Une tradition pour Xandrie, le parc Juo-Ling - un bonbon pour les connaisseurs, un symbole pour ses habitants. En terrain familier, Lan-Lan osa finalement s’avancer, précédé par les bruits de ses bijoux qui s’entrechoquaient gaiement en créant un glas tout religieux; les cloches d’une cathédrale colorée de blasphème.
On n’avait pas entretenu le parc depuis longtemps. On ne l’entretenait jamais vraiment, d’ailleurs. Loin des parterres et des jardins de cour, c’était un vrai hymne à la nature sauvage, à ce que les mains d’Adhra font de mieux. Tout n’était que couleurs chaudes, sanguines, printemps des fleurs et des odeurs ambrées.
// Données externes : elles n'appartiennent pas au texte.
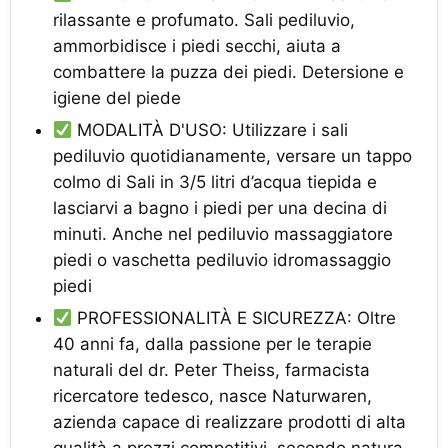
rilassante e profumato. Sali pediluvio,
ammorbidisce i piedi secchi, aiuta a
combattere la puzza dei piedi. Detersione e
igiene del piede
MODALITÀ D'USO: Utilizzare i sali
pediluvio quotidianamente, versare un tappo
colmo di Sali in 3/5 litri d’acqua tiepida e
lasciarvi a bagno i piedi per una decina di
minuti. Anche nel pediluvio massaggiatore
piedi o vaschetta pediluvio idromassaggio
piedi
PROFESSIONALITÀ E SICUREZZA: Oltre
40 anni fa, dalla passione per le terapie
naturali del dr. Peter Theiss, farmacista
ricercatore tedesco, nasce Naturwaren,
azienda capace di realizzare prodotti di alta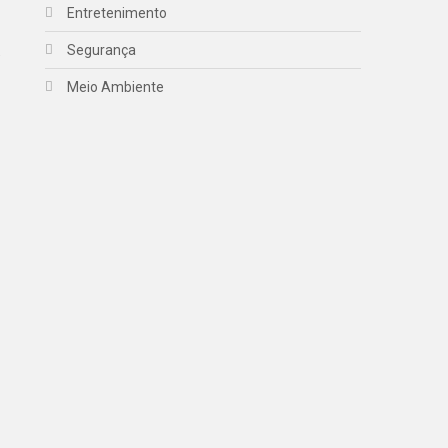
Entretenimento
Segurança
O
Meio Ambiente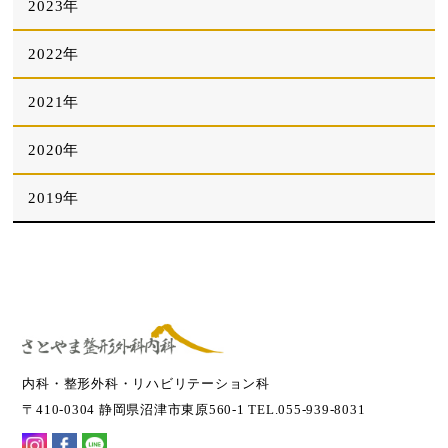
2023年
2022年
2021年
2020年
2019年
内科・整形外科・リハビリテーション科
〒410-0304 静岡県沼津市東原560-1 TEL.055-939-8031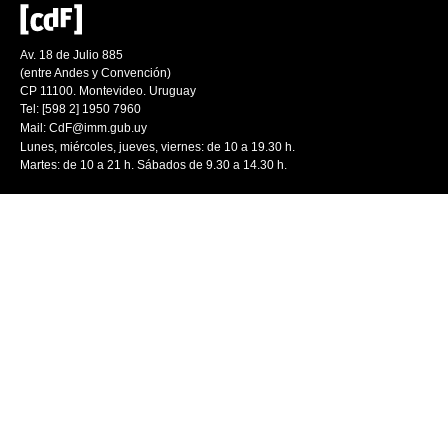
Av. 18 de Julio 885
(entre Andes y Convención)
CP 11100. Montevideo. Uruguay
Tel: [598 2] 1950 7960
Mail:
CdF@imm.gub.uy
Lunes, miércoles, jueves, viernes: de 10 a 19.30 h.
Martes: de 10 a 21 h. Sábados de 9.30 a 14.30 h.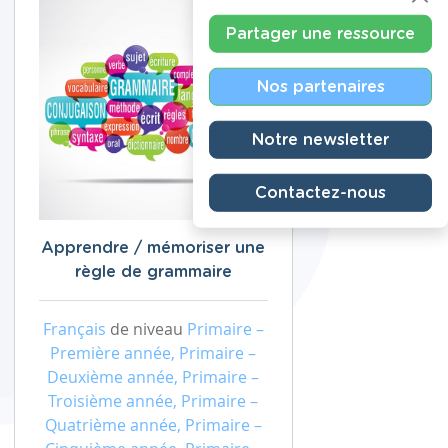
Partager une ressource
Nos partenaires
Notre newsletter
Contactez-nous
Apprendre / mémoriser une
règle de grammaire
Français
de niveau
Primaire –
Première année, Primaire –
Deuxième année, Primaire –
Troisième année, Primaire –
Quatrième année, Primaire –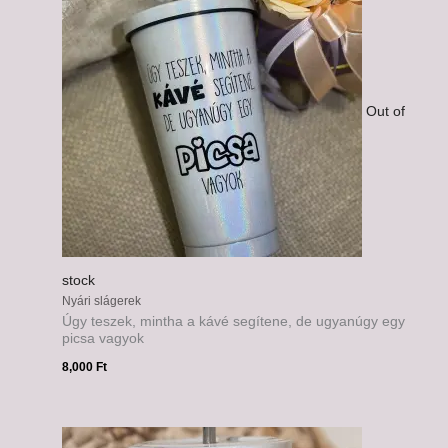
Out of
stock
Nyári slágerek
Úgy teszek, mintha a kávé segítene, de ugyanúgy egy
picsa vagyok
8,000
Ft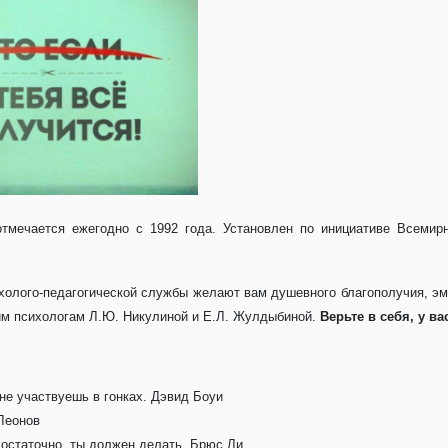
отмечается ежегодно с 1992 года. Установлен по инициативе Всеми
олого-педагогической службы желают вам душевного благополучия, эм
им психологам Л.Ю. Никулиной и Е.Л. Жулдыбиной.
Верьте в себя, у ва
 не участвуешь в гонках. Дэвид Боуи
Леонов
достаточно, ты должен делать. Брюс Ли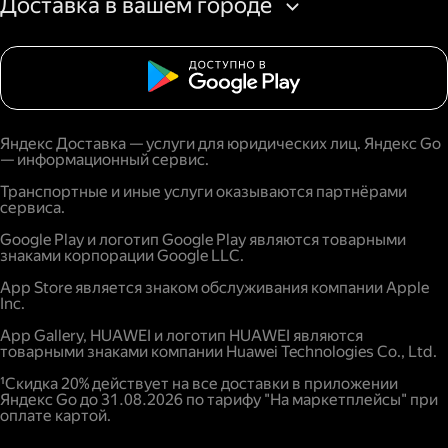
Доставка в вашем городе
Яндекс Доставка — услуги для юридических лиц. Яндекс Go
— информационный сервис.
Транспортные и иные услуги оказываются партнёрами
сервиса.
Google Play и логотип Google Play являются товарными
знаками корпорации Google LLC.
App Store является знаком обслуживания компании Apple
Inc.
App Gallery, HUAWEI и логотип HUAWEI являются
товарными знаками компании Huawei Technologies Co., Ltd.
¹Скидка 20% действует на все доставки в приложении
Яндекс Go до 31.08.2026 по тарифу "На маркетплейсы" при
оплате картой.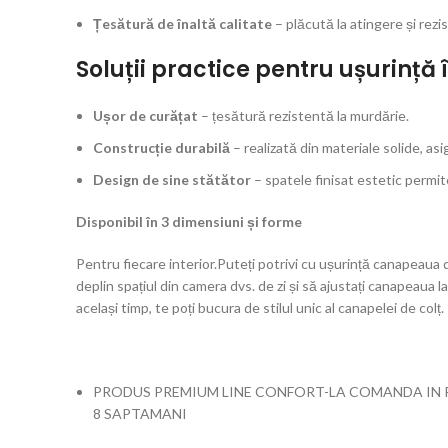
Țesătură de înaltă calitate
– plăcută la atingere și rezi
Soluții practice pentru ușurință î
Ușor de curățat
– țesătură rezistentă la murdărie.
Construcție durabilă
– realizată din materiale solide, as
Design de sine stătător
– spatele finisat estetic permit
Disponibil în 3 dimensiuni și forme
Pentru fiecare interior.Puteți potrivi cu ușurință canapeaua de
deplin spațiul din camera dvs. de zi și să ajustați canapeaua 
același timp, te poți bucura de stilul unic al canapelei de colț.
PRODUS PREMIUM LINE CONFORT-LA COMANDA IN P
8 SAPTAMANI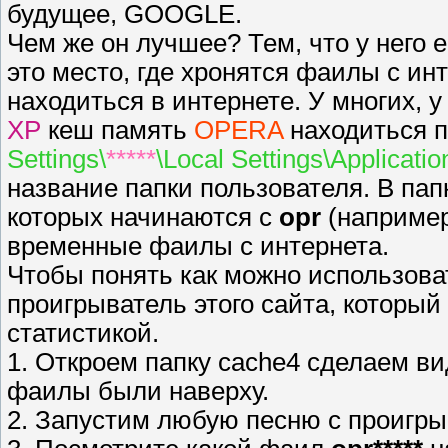
будущее, GOOGLE.
Чем же он лучшее? Тем, что у него
это место, где хронятся фаилы с ин
находиться в интернете. У многих, 
XP
кеш память
OPERA
находиться 
Settings\
*****
\Local Settings\Applicat
название папки пользователя. В па
которых начинаются с
opr
(например
временные фаилы с интернета.
Чтобы понять как можно использов
проигрыватель этого сайта, который
статистикой.
1. Откроем папку cache4 сделаем в
фаилы были наверху.
2. Запустим любую песню с проигрыв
Et au milieu de ce décors, une plus belle créature se tenait debout, usée par les âges, le front plissé de rides.

Prenez-soin de votre dos, Madame. Laissez-moi faire.

Sans bein réfléchir, Lan-Lan s’était imposée, s’agenouillant presque devant cette figure des âges. La fleur était à portée de main - les pétales veloutés à peine éclos, beauté en devenir mais déjà parfaite. Née dans la pierre, la pivoine allait exalter.
Aussi prestement, elle la tendit vers sa véritable maîtresse, détaillant un instant son visage. Le vent de la révolution allait souffler.

Les rues appartiennent aux fleurs sauvages.